He Will Sustain You
Have you ever been stressed out? Have you ever felt like a tree blowing in the wind? Have you ever felt like you wanted to come home from a long day of work and sit in your recliner for a few minutes before having to hold your crying 35 lb. toddler while changing your newborn's diaper, cooking supper, sweeping up mounds of spilled salt off the table and floor, folding a load of laundry, and hearing from your exhausted wife, "you've got it easy compared to my last five hours"?
Man, me too...
God has been teaching me a lesson lately that I thought I understood pretty well before having our second child (our sweet girl, Zion Grace). I wish I could learn this lesson once and be done, but I am always amazed at how easily I forget. In this season of busyness at work and baby/toddler management, I am relearning how to live like Psalm 55:22,
"Cast your burden on the LORD, and he will sustain you; he will never permit the righteous to be moved."
In Psalm 55, King David was stressed out with much more serious problems than the dirty diapers and screaming kids that I have been dealing with; and yet, he was confident in his Lord enough to say, "But I call to God and the LORD will save me" (v.16) and "He redeems my soul in safety from the battle that I wage" (v.18).
If God can redeem David from the (literal) battle that he waged, surely He can redeem me from the (typical dad problems) battle that I wage; and that is exactly what David says - "Cast your burden on the LORD, and he will sustain you." David says that we all can cast our own burdens on God, whatever they are. Peter shares the same idea in 1 Peter 5:7, "casting all your anxieties on him, because he cares for you." How encouraging it is to know that God Himself cares about what stresses us out! He cares enough that He wants to be the one we come to for help with every one of our problems.
When you go to God with your burdens, "he will sustain you." "Give us this day our daily bread," Jesus says in His example prayer (Matthew 6:11). God provides everything we need to make it through our stressful days - we just need to look to Him for those needs instead of trying to meet our needs through other "stress management" tactics (blowing off steam, lashing out, doom scrolling, over-complaining, etc.).
Maybe you agree with all this in theory, but you see a problem with the last statement in Psalm 55:22, "he will never permit the righteous to be moved." If you are like me your response is, "I am not righteous, so this must not apply to me." God's response to that is "Yes you are, and yes it does, in Christ."
In Philippians 3:9 the apostle Paul describes himself as "not having a righteousness of my own that comes from the law, but that which comes through faith in Christ, the righteousness from God that depends on faith." Outside of Christ we lack righteousness, but through a faith relationship with Christ He has given us His own righteousness.

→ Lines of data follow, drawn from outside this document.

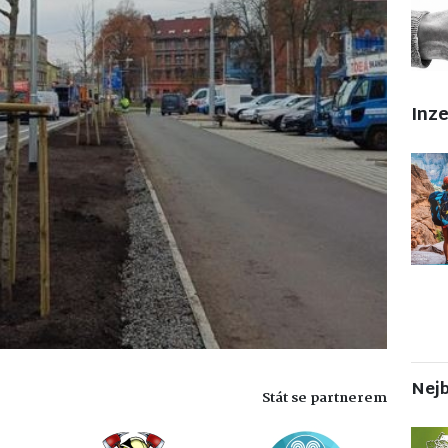
Inz
Nejb
Stát se partnerem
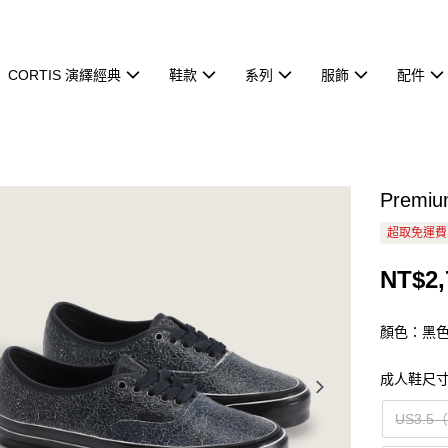
CORTIS 演繹經典
鞋款
系列
服飾
配件
Premi
超取免運費
NT$2,
顏色：黑
成人鞋尺
US3.5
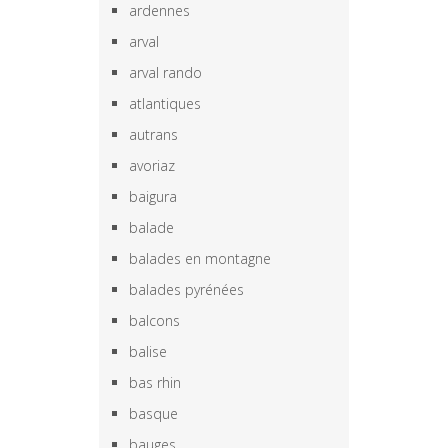
ardennes
arval
arval rando
atlantiques
autrans
avoriaz
baigura
balade
balades en montagne
balades pyrénées
balcons
balise
bas rhin
basque
bauges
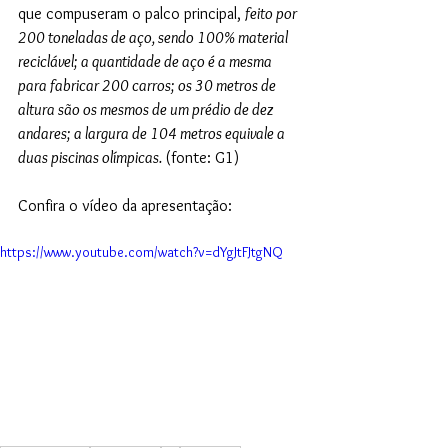
que compuseram o palco principal, 
feito por 
200 toneladas de aço, sendo 100% material 
reciclável; a quantidade de aço é a mesma 
para fabricar 200 carros; os 30 metros de 
altura são os mesmos de um prédio de dez 
andares; a largura de 104 metros equivale a 
duas piscinas olímpicas. 
(fonte: G1)
Confira o vídeo da apresentação:
https://www.youtube.com/watch?v=dYgJtFJtgNQ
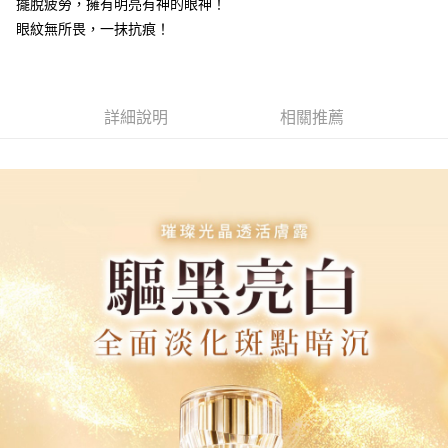
擺脫疲勞，擁有明亮有神的眼神！
眼紋無所畏，一抹抗痕！
宅配
每筆NT$85，滿NT$499(含以上)免運費
國家/地區配送
查看運費
詳細說明
相關推薦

When we have placed our faith in Christ, we are clean, pure, and righteous in God's sight; and He will "never permit [us] to be moved"! As Spurgeon says in his comment on this verse,
He may move like the boughs of a tree in the tempest, but he shall never be moved like a tree torn up by the roots. He stands firm who stands in God. Many would destroy the saints, but God has not suffered it, and never will. Like pillars, the godly stand immovable, to the glory of the Great Architect. (The Treasury of David, Vol. 1, p.451)
I find great comfort in Psalm 55:22. This verse shows me that it is okay to be burdened by the difficulties I face on a daily basis; but also that I can take these burdens to a God who sees, cares, and acts on my behalf. When I feel like a tree blowing in the wind, I can trust my Lord that He will preserve me and care for me. As I call on the Lord and "walk in him, rooted and built up in him and established in the faith" (Colossians 2:7), I can trust that He will sustain me.